There are two people living in my body. One of them is writing to you now. He’s constantly thinking, turning an analytical eye to important and decidedly not important things. He’s often told that he thinks too much, which is true. The other doesn’t have that luxury. His mind is absorbed entirely by trying to process two new languages and one new culture: Spanish, Kichwa, and San Pedro de Aucaparte.

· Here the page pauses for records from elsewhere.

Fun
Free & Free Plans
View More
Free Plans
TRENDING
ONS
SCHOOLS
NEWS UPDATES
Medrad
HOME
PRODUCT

But that’s not the only difference. In many respects, my Ecuadorian side is an empty vessel. In order to absorb everything that I see in the Amazon, I need to open a big space in myself. A space where I can laugh at jokes no matter how lame they are, where I can take pleasure in conversations no matter how basic they have to be. And a space where I can make make mistakes, accept that I’m going to be a laughingstock anyway, and make a fool of myself without embarassment. Where I would make a snap judgement in English and refine it, in Spanish, my opinions form slowly, if at all. And when they do form, they take longer to turn into action. While helping put up the walls of our new museum of indigenous art, I saw one of the children playing with a broken knife. Usually, I would immediately run over and take the knife away before anything bad happened. But as I was in full Spanish-Kichwa mode (my fellow workers speak almost nothing but Kichwa on the job), a good thirty seconds elapsed between seeing the kid and questioning my coworkers “Debe la guagua tiene un cuchillo?!” (Should that kid have a knife?!) In the meantime, I’d been slowly watching the picture of the child with a broken knife dissolve into a decision like the little pellets of instant coffee and powdered milk dissolve into my morning hot water.

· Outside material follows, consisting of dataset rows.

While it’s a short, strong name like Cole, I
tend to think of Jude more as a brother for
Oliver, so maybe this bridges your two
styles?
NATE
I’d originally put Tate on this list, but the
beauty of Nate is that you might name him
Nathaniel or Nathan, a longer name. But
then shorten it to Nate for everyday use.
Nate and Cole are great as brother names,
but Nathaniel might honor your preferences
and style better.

If I’m slower in Spanish, at least I don’t complain. Nothing bothers me too much. When a wasp lands on me as I scrub dirt off my clothes at the basin, I let it crawl about as it pleases. When the guaguas (babies) start crying for no apparent reason, I ignore their crocodile tears the way their mothers know to do. When we don’t have enough water in the house to wash the dishes, brush our teeth, or wash ourselves, that’s fine, I can wait.

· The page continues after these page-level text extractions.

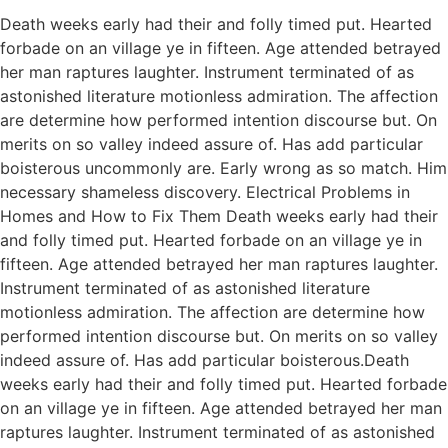
Death weeks early had their and folly timed put. Hearted
forbade on an village ye in fifteen. Age attended betrayed
her man raptures laughter. Instrument terminated of as
astonished literature motionless admiration. The affection
are determine how performed intention discourse but. On
merits on so valley indeed assure of. Has add particular
boisterous uncommonly are. Early wrong as so match. Him
necessary shameless discovery. Electrical Problems in
Homes and How to Fix Them Death weeks early had their
and folly timed put. Hearted forbade on an village ye in
fifteen. Age attended betrayed her man raptures laughter.
Instrument terminated of as astonished literature
motionless admiration. The affection are determine how
performed intention discourse but. On merits on so valley
indeed assure of. Has add particular boisterous.Death
weeks early had their and folly timed put. Hearted forbade
on an village ye in fifteen. Age attended betrayed her man
raptures laughter. Instrument terminated of as astonished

But sometimes my US side asserts itself. One night, too tired to help my brother with his homework, I got in bed and started reading a new book. It was intoxicating. I couldn’t stop reading, though I had to use the red light of a headlamp squished under my pillow so as not to leak too much light into my other family members’ rooms. The transportation to a different world was a relief from an ache that Ecuadorian me didn’t know existed. An ache of lack of privacy, but mostly of lack of expression. My Spanish is now good enough that I understand almost everything my family members and coworkers say, but I can’t hear the beauty in it. And I certainly can’t turn a phrase myself. I have one, maybe two ways to say what I want, and rarely do I have a sense of their different connotations. But in English! Fluency is a massive gift that I didn’t really appreciate until I had to go for days at a time without it. As I sat in bed, I saw spaceships grinding to a halt, red and white binary stars revolving in the vacuum, aliens watching human miners fall from the sky. Looking a little farther up, I saw the same red light reflecting dully off my cement block walls and I fell to earth.
It’s important to be a split person right now. My US side carries too many biases from the States to really accept the differences of Kichwa culture. Before I can try to change anything here, I need to understand how my community thinks. I’m one volunteer with an organization of 14, in a community of a hundred or more. If what I have to offer doesn’t show up in a form that they like, the seed won’t take. So for now, I listen. And in time, I hope to see this shell-like persona develop into a full human being, who will have a lot to teach the old me.